Em quase todos os lugares e em quase todas as épocas, a atividade caçadora-coletora fornecia a nutrição ideal. Isso dificilmente surpreende – essa foi a dieta humana durante centenas de milhares de anos, e o corpo humano estava bem adaptado a ela. Evidências de esqueletos fossilizados indicam que os antigos caçadores-coletores tinham menos tendência a passar fome ou sofrer desnutrição e em geral eram mais altos e mais saudáveis do que seus descendentes camponeses. Ao que parece, a expectativa de vida era de apenas 30 a 40 anos, mas isso se devia, em grande parte, à incidência elevada de mortalidade infantil. As crianças que sobreviviam aos perigosos primeiros anos tinham boas chances de chegar aos 60, e algumas chegavam aos 80. Entre os caçadores-coletores modernos, as mulheres de 45 anos podem esperar viver outros 20, e cerca de 5 a 8% da população tem mais de 60 anos.

O segredo do sucesso dos caçadores-coletores, que os protegia da fome e da desnutrição, era sua dieta variada. Os agricultores tendem a ingerir uma dieta muito limitada e desequilibrada. Especialmente nos tempos pré-modernos, a maior parte das calorias que alimentam uma população agrícola vinha de uma única colheita – como trigo, batata ou arroz – que carece de algumas das vitaminas, sais minerais e outros nutrientes de que os humanos necessitam. Já os antigos caçadores-coletores comiam regularmente dezenas de alimentos distintos. O camponês chinês típico comia arroz no café da manhã, arroz no almoço e arroz no jantar. Se tivesse sorte, podia esperar comer o mesmo no dia seguinte. Diferentemente, os antigos caçadores-coletores comiam dúzias de tipos diferentes de comida. Ancestral do camponês, o caçador-coletor talvez comesse bagas e cogumelos no café da manhã; algumas frutas e tartaruga no almoço; e carne de coelho com cebola selvagem no jantar. É bem provável que o menu do dia seguinte fosse completamente diferente. Essa variedade garantia que os antigos caçadores-coletores recebessem todos os nutrientes necessários.

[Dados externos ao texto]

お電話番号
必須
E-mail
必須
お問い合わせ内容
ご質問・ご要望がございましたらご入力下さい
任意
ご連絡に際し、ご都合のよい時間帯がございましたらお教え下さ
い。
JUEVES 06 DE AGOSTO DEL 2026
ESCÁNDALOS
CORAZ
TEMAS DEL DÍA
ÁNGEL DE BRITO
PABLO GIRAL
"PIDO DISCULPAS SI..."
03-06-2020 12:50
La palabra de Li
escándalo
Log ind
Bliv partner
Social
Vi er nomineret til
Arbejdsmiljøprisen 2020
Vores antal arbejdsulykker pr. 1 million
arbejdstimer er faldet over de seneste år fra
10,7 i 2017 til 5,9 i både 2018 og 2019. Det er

Além disso, ao não depender de um único tipo de comida, eles eram menos propensos a sofrer na ausência de uma fonte específica de alimento. As sociedades agrícolas são arruinadas pela fome quando uma seca, um incêndio ou um terremoto devastam a colheita anual de arroz ou de batata. As sociedades caçadoras-coletoras não estavam imunes a desastres naturais e sofriam períodos de fome e privação, mas em geral eram capazes de lidar com tais calamidades mais facilmente. Se perdiam alguns de seus alimentos essenciais, podiam coletar ou caçar outras espécies, ou migrar para uma área menos afetada.

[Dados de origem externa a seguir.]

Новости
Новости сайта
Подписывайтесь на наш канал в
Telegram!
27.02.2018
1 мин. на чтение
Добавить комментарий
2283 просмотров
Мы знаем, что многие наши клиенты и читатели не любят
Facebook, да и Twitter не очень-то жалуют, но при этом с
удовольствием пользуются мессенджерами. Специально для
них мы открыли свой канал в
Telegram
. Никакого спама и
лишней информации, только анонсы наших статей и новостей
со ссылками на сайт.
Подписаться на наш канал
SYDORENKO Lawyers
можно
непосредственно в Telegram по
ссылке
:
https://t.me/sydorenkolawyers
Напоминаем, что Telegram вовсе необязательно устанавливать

Os antigos caçadores-coletores também eram menos afetados por doenças infecciosas. A maioria das doenças infecciosas que acometeram as sociedades agrícolas e industriais (como varíola, sarampo e tuberculose) se originou em animais domésticos e passou para os humanos somente após a Revolução Industrial. Os antigos caçadores-coletores, que domesticaram apenas cachorros, estavam livres desses males. Além disso, a maioria das pessoas nas sociedades agrícolas e industriais vivia em assentamentos permanentes que eram populosos e pouco higiênicos – uma incubadora ideal para doenças. Os antigos caçadores-coletores percorriam a terra em pequenos bandos, o que não alimentava epidemias.

A dieta completa e variada, a semana de trabalho relativamente curta e a raridade de doenças infecciosas levaram muitos especialistas a definir as sociedades caçadoras-coletoras pré-agrícolas como “as sociedades afluentes originais”. Seria um erro, no entanto, idealizar a vida desses povos antigos. Embora eles tivessem uma vida melhor do que a maioria das pessoas nas sociedades agrícolas e industriais, seu mundo ainda podia ser cruel e implacável. Períodos de dificuldade e privação não eram raros, a mortalidade infantil era alta e um acidente que hoje seria pouco significativo podia facilmente se tornar uma sentença de morte. A maioria das pessoas provavelmente desfrutava da intimidade do bando, mas os desafortunados que eram alvo de hostilidade ou de zombaria dos colegas de bando decerto padeciam terrivelmente. Os caçadores-coletores modernos ocasionalmente abandonam e até matam pessoas idosas ou deficientes que não conseguem acompanhar o bando. Bebês e crianças indesejados podem ser assassinados, e há inclusive casos de religiosidade inspirados em sacrifício humano.”